Updated July 2026

The stack I actually run

What I pay for and use most weeks, and what it's genuinely for. I buy these myself, so the verdicts are mine. No vendor relationships, and no price tags here because they change faster than pages get updated.

  • Claude Code

    the big plan, paid monthly

    My terminal agent for the heavy lifting: planning features, reasoning about a whole codebase, and big multi-file refactors. Plan mode before code is the habit that pays off. I'm on the top-tier plan and it only makes sense because I lean on it every day.

  • Cursor

    paid plan

    The IDE I live in. Composer for multi-file edits, and its tab completion is the best I've used. Agent mode is powerful but needs watching; leave it unsupervised and it'll cheerfully write CSS modules into a Tailwind project. I came from VS Code and haven't looked back.

  • Codex

    paid plan

    OpenAI's coding agent, and the second opinion in my workflow.

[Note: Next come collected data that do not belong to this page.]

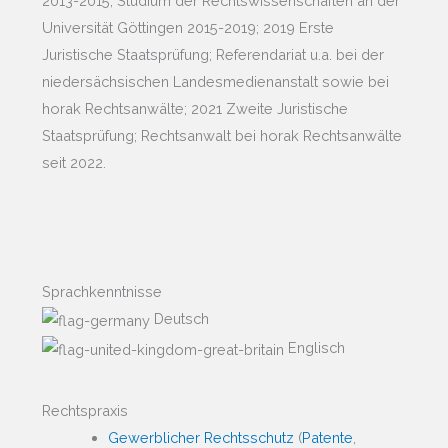
2013-2015; Studium der Rechtswissenschaften an der
Universität Göttingen 2015-2019; 2019 Erste
Juristische Staatsprüfung; Referendariat u.a. bei der
niedersächsischen Landesmedienanstalt sowie bei
horak Rechtsanwälte; 2021 Zweite Juristische
Staatsprüfung; Rechtsanwalt bei horak Rechtsanwälte
seit 2022.
Sprachkenntnisse
Deutsch
Englisch
Rechtspraxis
Gewerblicher Rechtsschutz
(
Patente
,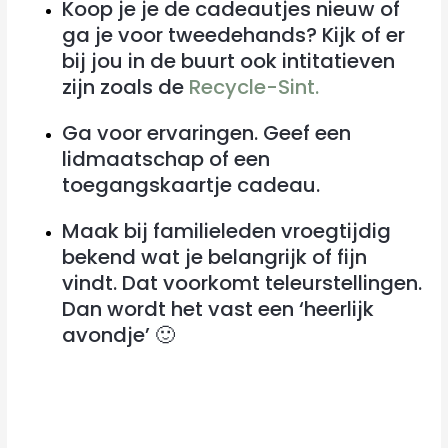
Koop je je de cadeautjes nieuw of
ga je voor tweedehands? Kijk of er
bij jou in de buurt ook intitatieven
zijn zoals de
Recycle-Sint.
Ga voor ervaringen. Geef een
lidmaatschap of een
toegangskaartje cadeau.
Maak bij familieleden vroegtijdig
bekend wat je belangrijk of fijn
vindt. Dat voorkomt teleurstellingen.
Dan wordt het vast een ‘heerlijk
avondje’ 🙂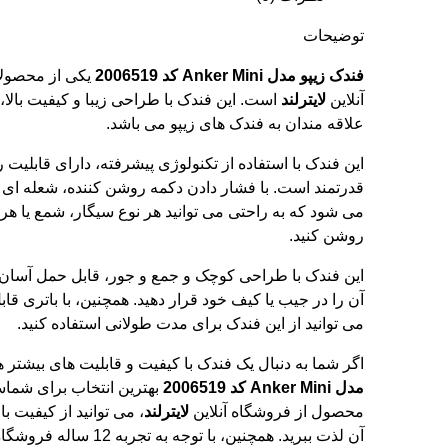
توضیحات
فندک زیپو مدل Anker Mini کد 2006519
یکی از محصولا
آنلاین
لایترلند
است. این فندک با طراحی زیبا و کیفیت بالا، 
علاقه مندان به فندک های زیپو می باشد.
این فندک با استفاده از تکنولوژی پیشرفته، دارای قابلی
قدرتمند است. با فشار دادن دکمه روشن کننده، شعله ای قو
می شود که به راحتی می توانید هر نوع سیگار، شمع یا هر
روشن کنید.
این فندک با طراحی کوچک و جمع و جور، قابل حمل آسان 
آن را در جیب یا کیف خود قرار دهید. همچنین، با باتری قاب
می توانید از این فندک برای مدت طولانی استفاده کنید.
اگر شما به دنبال یک فندک با کیفیت و قابلیت های بیشتر 
مدل Anker Mini کد 2006519
بهترین انتخاب برای شماس
محصول از
فروشگاه آنلاین
لایترلند
، می توانید از کیفیت ب
آن لذت ببرید. همچنین، با توجه ب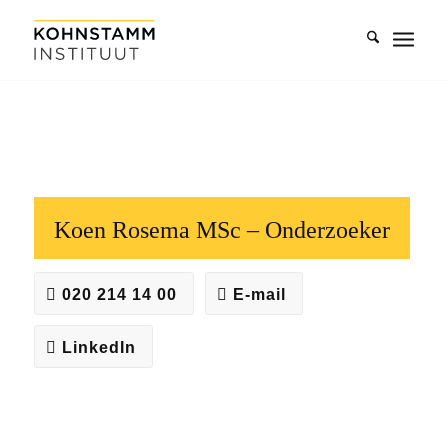
Koen Rosema MSc – Onderzoeker
020 214 14 00
E-mail
LinkedIn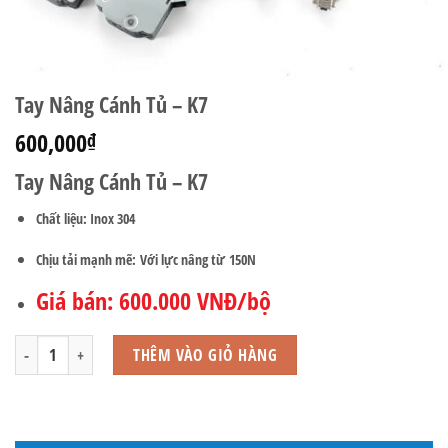
Tay Nâng Cánh Tủ – K7
600,000
₫
Tay Nâng Cánh Tủ – K7
Chất liệu: Inox 304
Chịu tải mạnh mẽ:
Với lực nâng từ
150N
Giá bán: 600.000 VNĐ/bộ
Tay Nâng Cánh Tủ - K7 số lượng
THÊM VÀO GIỎ HÀNG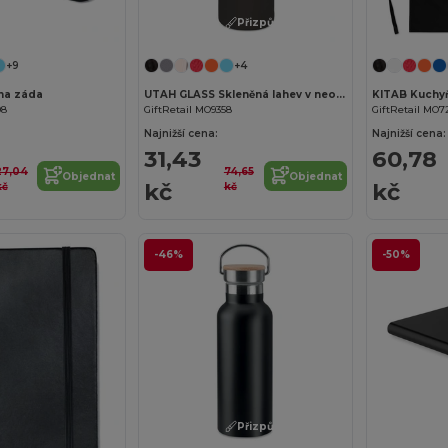
Přizpůsobte si to!
Přizpůsobte si to!
+9
+4
na záda
UTAH GLASS Skleněná lahev v neoprenu
KITAB Kuchyň
08
GiftRetail MO9358
GiftRetail MO7
Najnižší cena:
Najnižší cena:
31,43
60,78
27,04
74,65
Objednat
Objednat
kč
kč
kč
kč
-46%
-50%
Přizpůsobte si to!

When two agents plan the same feature and trade their homework, the disagreements are where the real design decisions hide. It also carries its share of the review work across my repos. Different instincts from Claude, and that's exactly the point.

How I work with them

The one trick I run constantly: dual planning. I hand the same task to Cursor's Composer and to Claude Code, let each write a plan, then trade so each reviews the other's. The merged plan beats either draft, and I wrote up why in the notes.

Beyond that: start with the smallest thing that works and add complexity only when it earns its place; avoid third-party packages where a small util will do (and vet anything that stays); and keep feature branches even on solo projects, so an agent's bad afternoon never lands straight on main.